HALIT: The concept of a flexible workplace may have started with working mothers, our department at one point was 70% female, but it certainly has not stayed that way. For our team, we started on a case-by-case basis, and it was generally the women who came forward first worried they would be penalized or judged negatively for having to leave early to relieve the babysitter or because they wanted to be home for family dinner. It has since expanded to everyone, and we make clear that flexible work arrangements are an opportunity for each employee on our team.
JANIS: As someone who didn’t have a family until much later in life, there was an expectation I work harder since I didn’t have to care for young children. Our flexible work arrangement policy is divided fairly across the group with the understanding that everyone has a personal life. Each member of my team has a role that doesn’t require them to be here physically every day of the week, so we’ve found a balance that works for us without losing that collaboration.
Q: How do you begin to have the conversation on flexible work arrangements? Do you find employees hesitant to take advantage of flexible workplace benefits, and if so, how do you encourage them?
HALIT: When we expanded from a case-by-case approach to expanding to the team in its entirety, we held a town hall style meeting for our department to establish our open policy. After that, people were much more comfortable approaching us to ask for flexible work arrangements. We keep the conversation open, helping employees comprehend that they will not be judged for asking the question. The majority of our team, about 90 percent overall, work a flexible arrangement.
CAROLYN: When new people come on board, we let those employees know right away that a flexible workplace is something we offer. We don’t require decisions to be made right away, as it’s a fluid opportunity that can alter as their life changes as well.
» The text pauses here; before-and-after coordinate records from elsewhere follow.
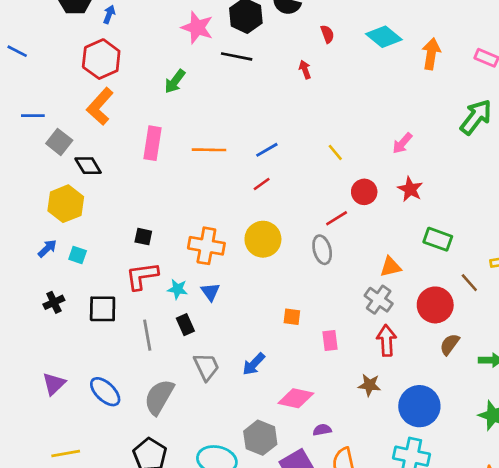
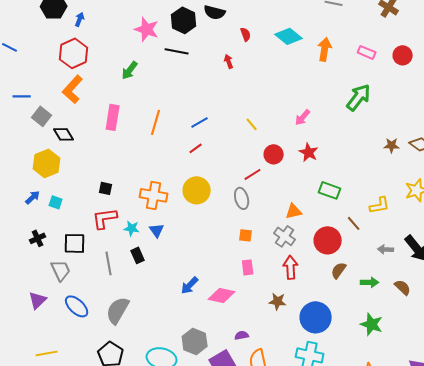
orange line: (209, 150) -> (156, 122), turned -75
orange square: (292, 317) -> (246, 235), moved
gray trapezoid: (206, 367) -> (61, 270), moved
pink diamond: (296, 398) -> (222, 295), moved

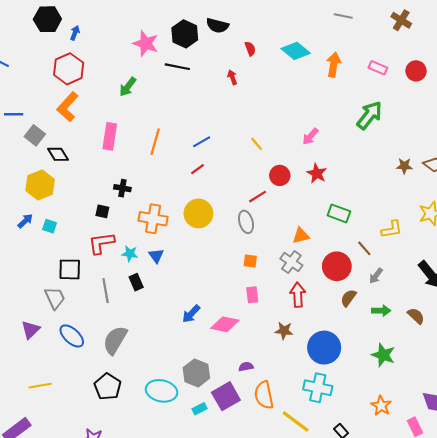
black cross: (38, 238) -> (122, 188), moved, turned 35
gray arrow: (386, 249) -> (376, 276), moved, turned -56

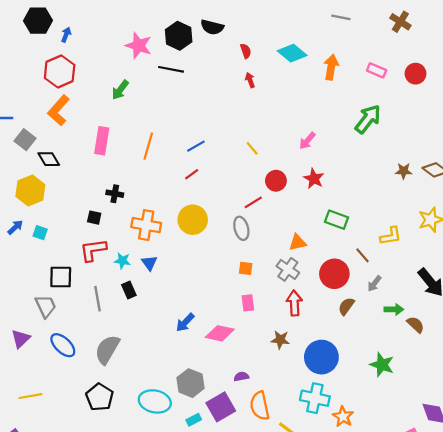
red arrow: (232, 77) -> (250, 80), moved
green arrow: (381, 311) -> (394, 309), moved
orange star: (381, 406) -> (343, 417), moved

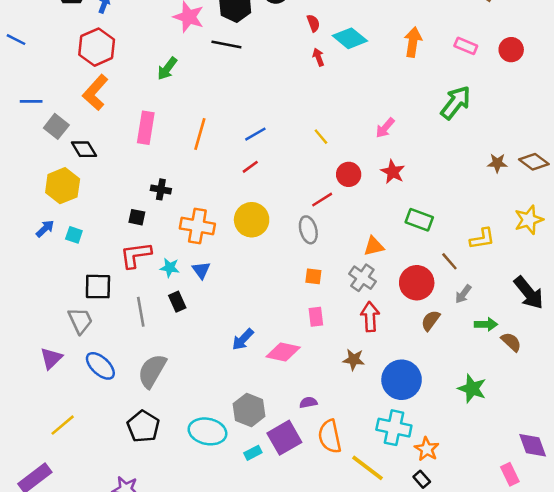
cyan diamond: (292, 53) -> (350, 38), moved
yellow line: (30, 396) -> (63, 425), turned -30

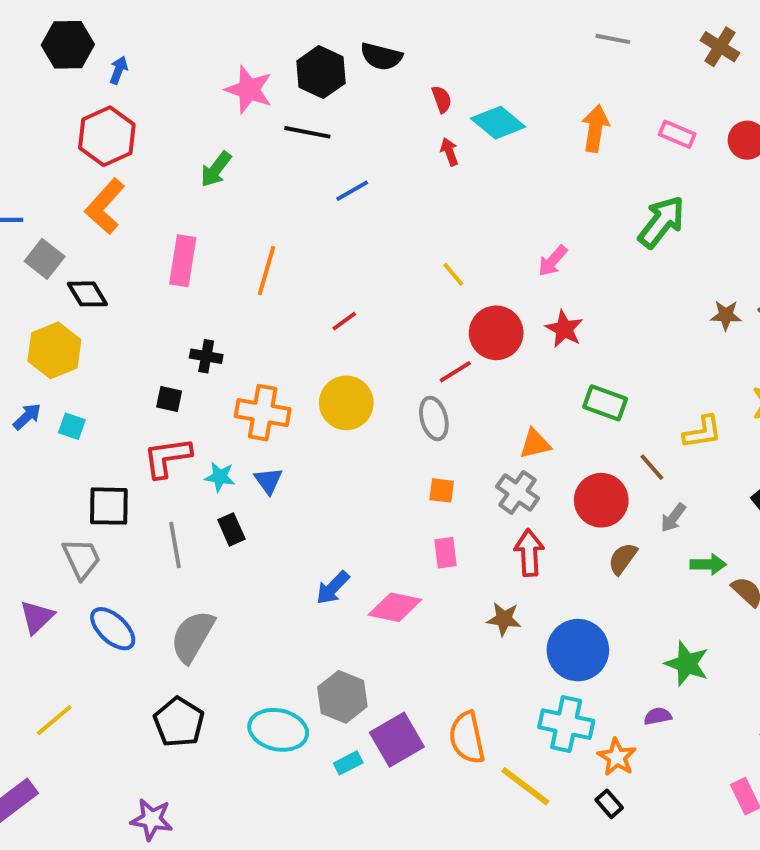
blue line: (255, 134) -> (352, 191), moved
red circle: (349, 174) -> (496, 333), size x1.4
purple semicircle: (308, 402) -> (658, 716), moved

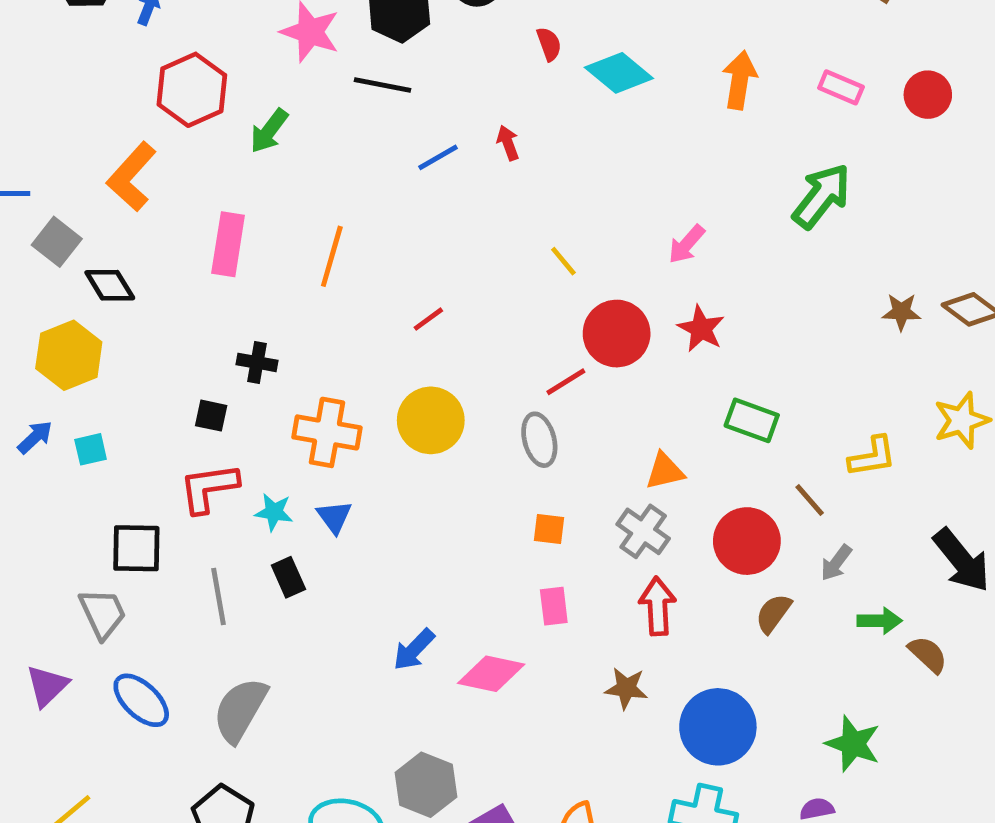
red hexagon: (107, 136) -> (192, 90), moved
red arrow: (449, 152) -> (508, 143), moved
cyan square: (72, 426) -> (91, 449), turned -32

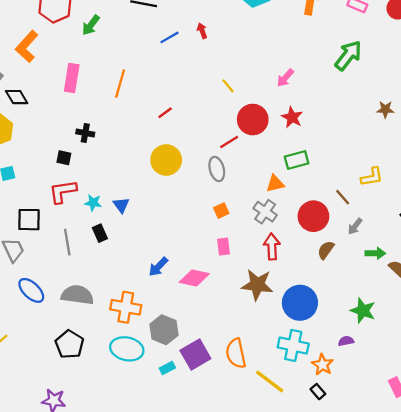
green rectangle: (752, 420) -> (297, 160), moved, turned -35
orange cross: (327, 432) -> (126, 307), moved
orange square: (549, 529) -> (221, 211), turned -32
brown star: (626, 688) -> (257, 285), size x1.6
gray semicircle: (240, 710) -> (77, 295), turned 68

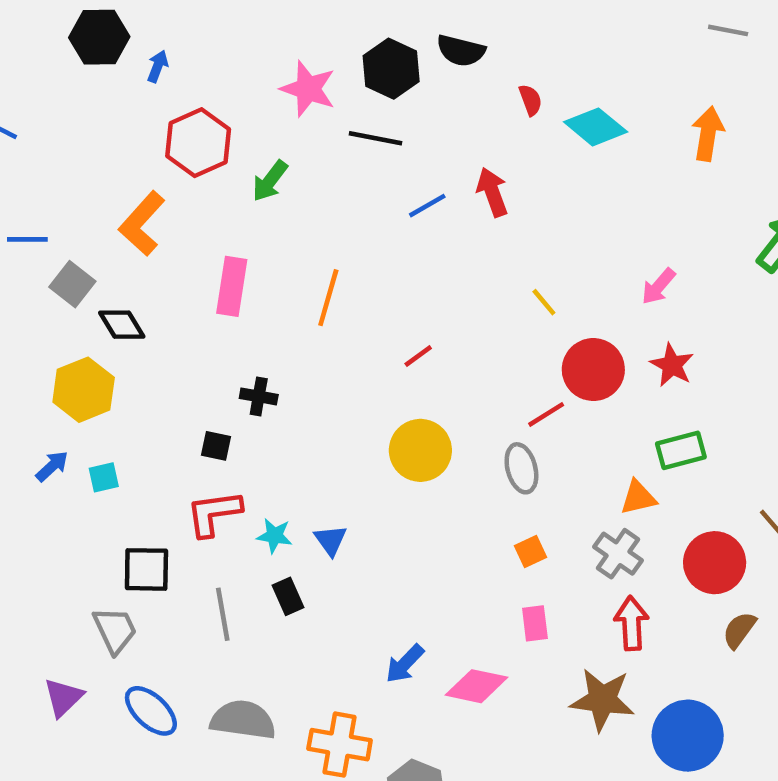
red arrow: (202, 31) -> (492, 192), size x1.5

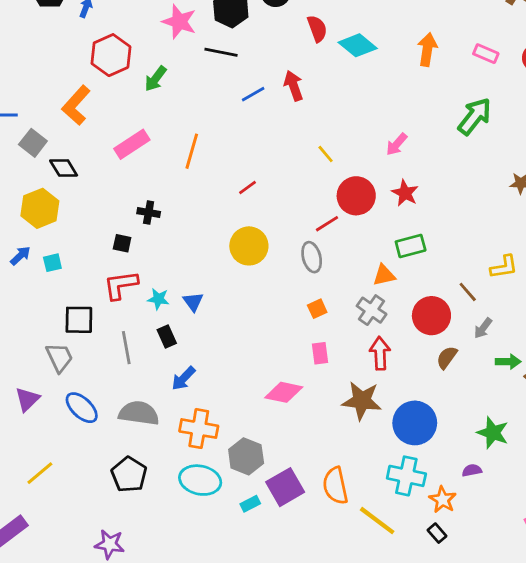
red semicircle: (530, 100) -> (317, 29), size x1.4
pink rectangle: (232, 286) -> (132, 144), turned 48
blue arrow: (405, 664) -> (183, 378), moved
Presenting a flexible work arrangement is undoubtedly a nice perk that our employees really appreciate, and we see that reflected in the quality of their work.
Q: What are the challenges of implementing flexible worktime among your employees?
HALIT: We’re constantly adjusting and learning how to make our policies better for our employees.
When various team members work remotely two or three days a week, it can be an obstacle to integrate a new employee with the rest of our team. To combat this, we organized a speed networking event, putting the entire team in a room for two hours with a timekeeper and each person had two minutes to talk to the person across from them. A different question was initiated every two minutes; we brought snacks and kept the whole event very informal. It turned out to be wildly effective in allowing our employees to get to know one another.
JANIS: One drawback is that when you’re sick and stay at home, it can often be confused with working at home. It’s become harder to differentiate between the two and we make a strong effort to do so for the health and safety of our employees. Another challenge can be coordinating the schedule, ensuring there’s always someone who is able to cover off on a project or be in the office if you are out, but I see it as an opportunity to build teamwork.